# [PROBLEM TO SOLVE]
Quote all of the data that follows exactly as written, skipping the images.

(DATASET RECORDS Opens)

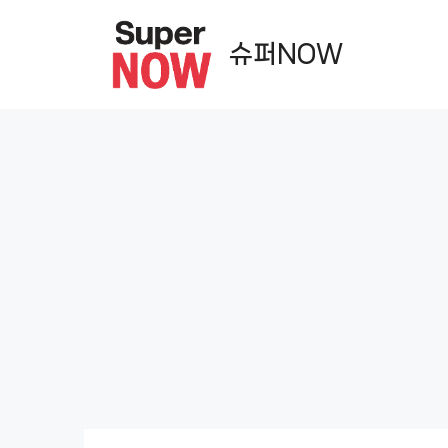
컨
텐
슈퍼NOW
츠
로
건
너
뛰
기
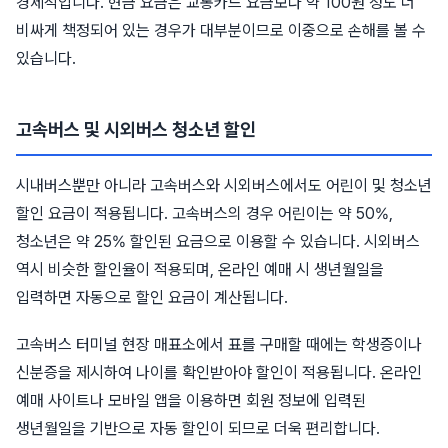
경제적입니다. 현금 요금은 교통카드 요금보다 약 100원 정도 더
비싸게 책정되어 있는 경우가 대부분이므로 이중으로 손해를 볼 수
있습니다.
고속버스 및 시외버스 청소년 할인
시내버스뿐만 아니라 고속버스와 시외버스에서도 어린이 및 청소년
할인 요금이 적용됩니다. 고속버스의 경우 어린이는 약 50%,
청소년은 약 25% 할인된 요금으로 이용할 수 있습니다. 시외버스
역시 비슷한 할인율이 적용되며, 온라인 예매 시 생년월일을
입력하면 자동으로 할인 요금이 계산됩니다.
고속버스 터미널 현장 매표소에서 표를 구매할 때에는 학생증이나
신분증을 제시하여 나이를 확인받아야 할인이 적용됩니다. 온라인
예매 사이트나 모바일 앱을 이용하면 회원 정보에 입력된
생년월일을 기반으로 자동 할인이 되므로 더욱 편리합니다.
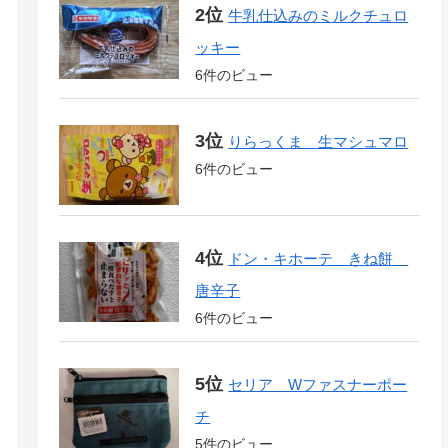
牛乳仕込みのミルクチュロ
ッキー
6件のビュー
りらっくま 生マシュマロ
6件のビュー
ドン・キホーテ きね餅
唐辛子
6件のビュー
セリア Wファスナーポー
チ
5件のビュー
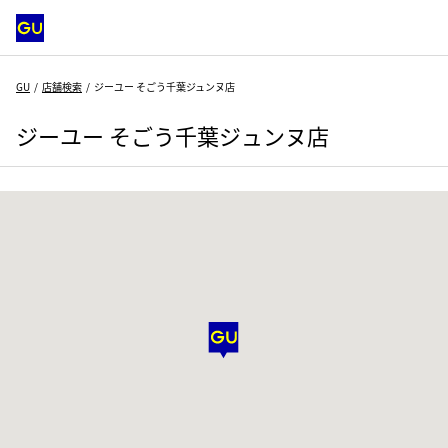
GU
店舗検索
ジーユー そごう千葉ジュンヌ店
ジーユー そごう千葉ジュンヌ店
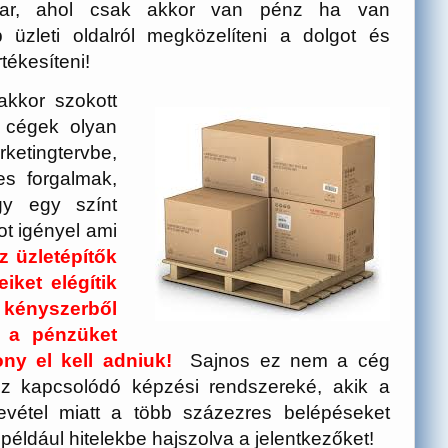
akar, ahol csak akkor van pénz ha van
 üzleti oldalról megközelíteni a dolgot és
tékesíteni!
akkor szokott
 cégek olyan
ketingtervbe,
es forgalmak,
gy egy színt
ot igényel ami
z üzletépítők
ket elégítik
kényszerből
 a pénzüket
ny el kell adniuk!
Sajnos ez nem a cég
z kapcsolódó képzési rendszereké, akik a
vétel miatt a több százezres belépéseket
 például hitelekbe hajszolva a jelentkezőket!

(DATASET RECORDS Closes)

# [TASK OUTPUT]
컨
텐
슈퍼NOW
츠
로
건
너
뛰
기
경제적입니다. 현금 요금은 교통카드 요금보다 약 100원 정도 더
비싸게 책정되어 있는 경우가 대부분이므로 이중으로 손해를 볼 수
있습니다.
고속버스 및 시외버스 청소년 할인
시내버스뿐만 아니라 고속버스와 시외버스에서도 어린이 및 청소년
할인 요금이 적용됩니다. 고속버스의 경우 어린이는 약 50%,
청소년은 약 25% 할인된 요금으로 이용할 수 있습니다. 시외버스
역시 비슷한 할인율이 적용되며, 온라인 예매 시 생년월일을
입력하면 자동으로 할인 요금이 계산됩니다.
고속버스 터미널 현장 매표소에서 표를 구매할 때에는 학생증이나
신분증을 제시하여 나이를 확인받아야 할인이 적용됩니다. 온라인
예매 사이트나 모바일 앱을 이용하면 회원 정보에 입력된
생년월일을 기반으로 자동 할인이 되므로 더욱 편리합니다.
牛乳仕込みのミルクチュロ
ッキー
6件のビュー
りらっくま 生マシュマロ
6件のビュー
ドン・キホーテ きね餅
唐辛子
6件のビュー
セリア Wファスナーポー
チ
5件のビュー
GU
店舗検索
ジーユー そごう千葉ジュンヌ店
ジーユー そごう千葉ジュンヌ店
akar, ahol csak akkor van pénz ha van
 üzleti oldalról megközelíteni a dolgot és
tékesíteni!
akkor szokott
 cégek olyan
ketingtervbe,
es forgalmak,
gy egy színt
ot igényel ami
z üzletépítők
ket elégítik
kényszerből
 a pénzüket
ny el kell adniuk!
Sajnos ez nem a cég
z kapcsolódó képzési rendszereké, akik a
vétel miatt a több százezres belépéseket
 például hitelekbe hajszolva a jelentkezőket!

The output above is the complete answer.